The bill passed by the senate would allow for students to keep a gun inside their car, if they lock it up.
There's a similar bill circulating the house now that isn't as specific in wording.
Either way, it's got students talking safety at UT Tyler.
Students rush to class, getting ready to finish the semester.
Mikayla Adkison doesn't worry about what may be inside a car in the parking lot.
"It's fine really, in my opinion, and as long as keeping it safe in their car," says Adkison.
She's talking about a bill that could allow students with a concealed handgun license to keep a gun inside their cars at public and private colleges and universities.
Teachers are already allowed to keep pistols in their cars with a license.
Adkison says she'd feel safe, even if the bill were to pass.
"The guy next to you could have a gun, and you don't know," says Austin Scaffer.
Freshman Austin Schaffer doesn't agree.
"I don't think it's a good idea. If a gun falls into the wrong hands, could be just an accident, lot of trouble could happen," says Schaffer.
If the bill passes and students can keep a gun in their car, you wouldn't want to leave it out to be seen.
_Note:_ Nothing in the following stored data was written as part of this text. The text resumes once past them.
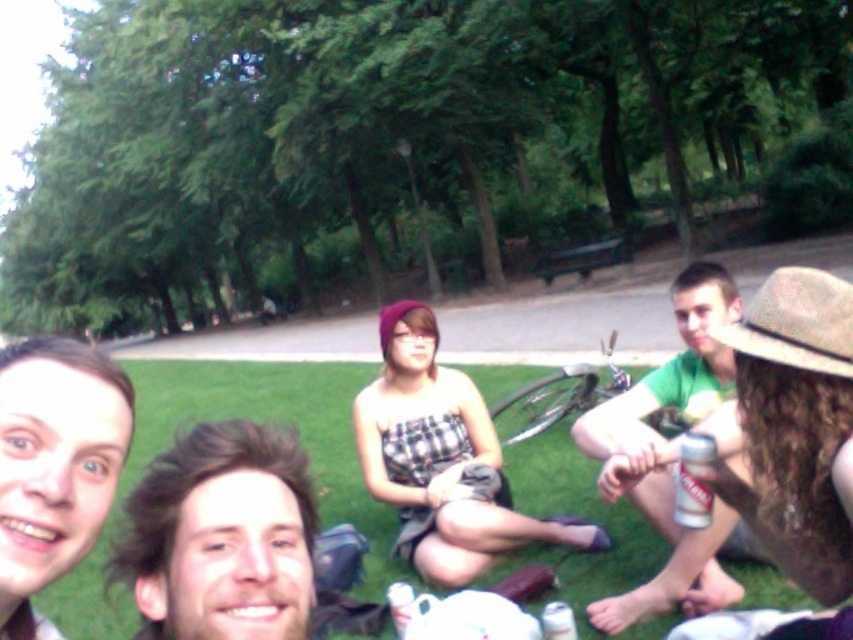 Consider the image. Is green grass at lower center wider than green matte shirt at center?

Correct, the width of green grass at lower center exceeds that of green matte shirt at center.

The image size is (853, 640). Find the location of `green grass at lower center`. green grass at lower center is located at coordinates (225, 417).

Who is lower down, green matte shirt at center or silver metallic can at lower right?

green matte shirt at center is lower down.

Which is in front, point (706, 342) or point (693, 515)?

Point (693, 515) is more forward.

Which is in front, point (722, 570) or point (705, 499)?

Point (705, 499)

Identify the location of green matte shirt at center. Image resolution: width=853 pixels, height=640 pixels. (671, 454).

The height and width of the screenshot is (640, 853). What do you see at coordinates (225, 417) in the screenshot?
I see `green grass at lower center` at bounding box center [225, 417].

Who is shorter, green grass at lower center or silver metallic can at lower right?

With less height is silver metallic can at lower right.

Who is more distant from viewer, (347, 465) or (676, 468)?

The point (347, 465) is more distant.

You are a GUI agent. You are given a task and a screenshot of the screen. Output one action in this format:
    pyautogui.click(x=<x>, y=<y>)
    Task: Click on the green grass at lower center
    
    Given the screenshot: What is the action you would take?
    pyautogui.click(x=225, y=417) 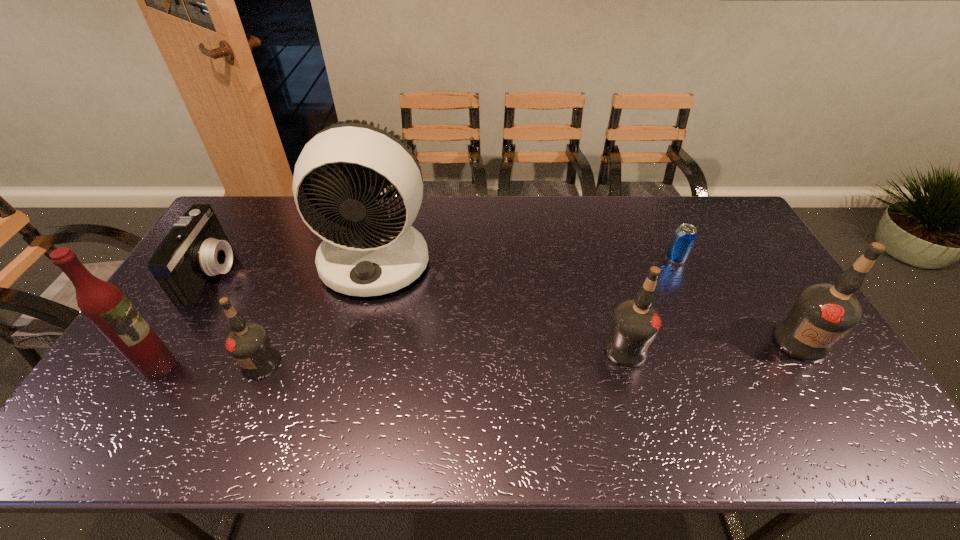 The width and height of the screenshot is (960, 540). I want to click on vacant region located 0.250m on the front label of the fifth object from left to right, so click(x=740, y=349).

The height and width of the screenshot is (540, 960). Identify the location of free space located 0.300m on the lens of the sixth tallest object. (327, 273).

Where is `free space located 0.280m on the front of the shortest object`? free space located 0.280m on the front of the shortest object is located at coordinates (711, 335).

Identify the location of free space located on the grille of the fan. (360, 322).

You are a GUI agent. You are given a task and a screenshot of the screen. Output one action in this format:
    pyautogui.click(x=<x>, y=<y>)
    Task: Click on the free spot located on the label of the liquor
    
    Given the screenshot: What is the action you would take?
    pyautogui.click(x=235, y=366)

Locate an element on the screen. object that is at the far edge is located at coordinates (365, 252).

Where is `vodka at the near edge`? vodka at the near edge is located at coordinates (248, 343).

Identify the location of liquor that is at the near edge. This screenshot has width=960, height=540. (104, 304).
Maybe opt under the seat, or in the glovebox, under lock and key.
A chancellor with the University of Texas system sent a letter to Governor perry last month stating , "during my tenure as chancellor, parents, students, faculty, staff, administrators, and institutional law enforcement officers have all expressed concern that the presence of concealed handguns on our campuses will make our campus environment less safe."
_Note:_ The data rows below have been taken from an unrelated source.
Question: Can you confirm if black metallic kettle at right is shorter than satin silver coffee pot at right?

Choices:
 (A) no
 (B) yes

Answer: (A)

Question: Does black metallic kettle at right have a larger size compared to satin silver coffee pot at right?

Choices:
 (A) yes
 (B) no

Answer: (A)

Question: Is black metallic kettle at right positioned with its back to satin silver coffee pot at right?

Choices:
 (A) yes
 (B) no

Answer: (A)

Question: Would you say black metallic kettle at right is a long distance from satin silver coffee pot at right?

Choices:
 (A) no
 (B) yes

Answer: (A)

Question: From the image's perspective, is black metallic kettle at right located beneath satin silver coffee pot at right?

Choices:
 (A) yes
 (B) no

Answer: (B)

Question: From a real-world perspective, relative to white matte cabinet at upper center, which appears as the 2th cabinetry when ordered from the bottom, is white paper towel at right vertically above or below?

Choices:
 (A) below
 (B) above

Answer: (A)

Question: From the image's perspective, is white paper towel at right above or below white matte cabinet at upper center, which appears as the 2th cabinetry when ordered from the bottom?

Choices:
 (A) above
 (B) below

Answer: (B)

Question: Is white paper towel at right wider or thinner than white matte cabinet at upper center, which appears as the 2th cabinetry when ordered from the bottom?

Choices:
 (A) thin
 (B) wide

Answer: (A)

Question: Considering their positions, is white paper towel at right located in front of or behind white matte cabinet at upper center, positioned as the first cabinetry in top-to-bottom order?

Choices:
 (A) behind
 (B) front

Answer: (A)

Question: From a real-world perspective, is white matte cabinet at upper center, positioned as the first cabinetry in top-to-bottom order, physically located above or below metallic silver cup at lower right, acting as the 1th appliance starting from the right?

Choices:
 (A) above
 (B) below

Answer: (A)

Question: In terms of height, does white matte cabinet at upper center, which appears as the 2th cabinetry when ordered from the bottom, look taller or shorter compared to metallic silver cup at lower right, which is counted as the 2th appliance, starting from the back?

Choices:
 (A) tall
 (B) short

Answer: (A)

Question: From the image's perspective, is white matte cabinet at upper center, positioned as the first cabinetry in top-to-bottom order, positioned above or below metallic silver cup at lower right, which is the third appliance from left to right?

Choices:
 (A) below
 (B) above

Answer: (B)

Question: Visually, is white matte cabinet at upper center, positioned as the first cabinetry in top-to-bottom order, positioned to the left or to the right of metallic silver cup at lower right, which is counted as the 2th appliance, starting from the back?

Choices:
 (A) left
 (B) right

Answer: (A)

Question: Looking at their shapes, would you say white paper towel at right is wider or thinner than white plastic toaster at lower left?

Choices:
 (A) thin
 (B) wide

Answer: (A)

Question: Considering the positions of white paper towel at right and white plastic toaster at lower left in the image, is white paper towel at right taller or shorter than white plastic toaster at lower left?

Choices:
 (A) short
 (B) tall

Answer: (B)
"I feel really safe," says Adkison.
A dividing line drawn for students.
"That's crazy," says Schaffer.
Waiting to see if legislators will give this bill the green light.
That letter sent to the governor says mental health professionals on campuses say the idea could lead to more self-inflicted gun wounds, and security officers say it could cause many problems as well.
The house will vote on the bill Saturday.